C’est dans ce contexte que j’aimerais discuter des œuvres de Bill Viola et Tsai Ming-Liang présentées à la Biennale de Venise 2007. Chez ces deux maîtres de la caméra on trouve de nombreux éléments en commun, dont le plus évident est sans doute le déploiement filmique d’une lenteur fondamentalement anti-spectaculaire, qui problématise par elle‑même notre rapport constitutif aux images. Mais parler de lenteur, c’est peut‑être encore trop peu dire ; ce qui anime véritablement leurs œuvres, ce serait plutôt un art du fade (au sens verbal dérivé de l’anglais) ou encore une certaine conception de la fadeur, concept rhizomatique qui conjugue certains éléments de la tradition poétique chinoise aux réflexions les plus récentes sur l’image-temps. Le fade, au double sens d’un effacement graduel et d’une suggestivité accrue par une relative raréfaction de la « saveur », constituerait ainsi un mode poétique particulier par lequel Tsai et Viola effectuent des passages dans le vif de notre consistance imaginale – plongée dans un peu de temps à l’état pur ?

Bill Viola : fade in océanique
Ocean Without a Shore (2007) est une installation vidéo dont le titre est tiré de l’œuvre du poète soufi Ibn Arabi (1165-1240) : « le Soi est un océan sans rivage. Notre regard n’en voit ni le début ni la fin, dans ce monde comme dans celui qui vient. » Dans la sobre intimité de l’église de San Gallo, Viola transforme les trois autels de pierre en autant de portails par lesquels nous sommes mis en présence des morts, ces morts « qui ne sont jamais partis » et qui séjournent parmi nous, comme le rappelle le poète et conteur sénégalais Birago Diop, duquel Viola s’est aussi inspiré. Sur chaque écran, un même cycle se répète, indéfiniment : des individus émergent des profondeurs et s’avancent vers nous, en noir et blanc, très lentement. Puis, chacun traverse un seuil d’eau et de lumière qui nous est invisible, comme s’il sortait soudainement d’une grotte dont l’entrée aurait été cachée par une cascade d’eau torrentielle. Au contact du dehors, les corps prennent forme et se colorent ; ils reçoivent l’incarnat de leur vie. Très doucement, ils expérimentent leurs nouveaux contours ; ils s’extasient. Finalement, après quelques minutes de grâce nécessairement éphémère, ils se retournent, franchissent à nouveau le mur d’eau et de lumière qui tient lieu de limite entre les vivants et les morts, et progressivement regagnent le fond indistinct d’où ils sont venus.

Dans l’obscurité de la petite église, le calme va-et-vient de ces singularités quelconques sur les écrans contraste avec le mouvement stéréotypé des bancs de touristes dans la Venise labyrinthique.

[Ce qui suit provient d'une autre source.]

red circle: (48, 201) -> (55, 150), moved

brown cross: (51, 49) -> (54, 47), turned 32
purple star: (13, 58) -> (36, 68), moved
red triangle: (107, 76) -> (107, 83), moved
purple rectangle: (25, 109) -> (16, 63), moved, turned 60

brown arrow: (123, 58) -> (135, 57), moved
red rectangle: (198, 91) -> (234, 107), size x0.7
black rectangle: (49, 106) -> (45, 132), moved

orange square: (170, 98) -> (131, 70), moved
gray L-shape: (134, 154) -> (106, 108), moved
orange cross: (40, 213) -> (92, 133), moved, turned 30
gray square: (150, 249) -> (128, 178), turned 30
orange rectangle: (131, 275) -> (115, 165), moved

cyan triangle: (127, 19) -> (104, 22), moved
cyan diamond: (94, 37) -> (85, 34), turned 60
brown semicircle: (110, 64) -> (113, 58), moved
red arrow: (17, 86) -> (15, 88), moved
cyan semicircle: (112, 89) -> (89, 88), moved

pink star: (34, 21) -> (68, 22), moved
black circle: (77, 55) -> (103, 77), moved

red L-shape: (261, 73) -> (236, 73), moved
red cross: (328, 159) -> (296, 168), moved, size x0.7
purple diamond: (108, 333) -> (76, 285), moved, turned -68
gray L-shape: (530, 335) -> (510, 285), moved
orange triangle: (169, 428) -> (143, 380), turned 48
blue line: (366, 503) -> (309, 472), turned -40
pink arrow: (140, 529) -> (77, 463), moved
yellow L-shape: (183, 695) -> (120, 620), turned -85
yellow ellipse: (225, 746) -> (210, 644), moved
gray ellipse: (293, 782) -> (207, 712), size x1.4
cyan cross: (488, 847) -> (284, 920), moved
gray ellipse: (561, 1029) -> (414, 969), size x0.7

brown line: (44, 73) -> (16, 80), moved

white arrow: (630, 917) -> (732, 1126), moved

Le spectateur se dépose. Le temps s’immobilise. Une constellation de vie et d’images se forme. Le fracas aléatoire des traversées de la cascade d’eau devient peu à peu le rythme qui nous berce et nous plonge dans un profond état de recueillement. La Sérénissime enfin respire : affluence des foules, reflux des morts ; une marée.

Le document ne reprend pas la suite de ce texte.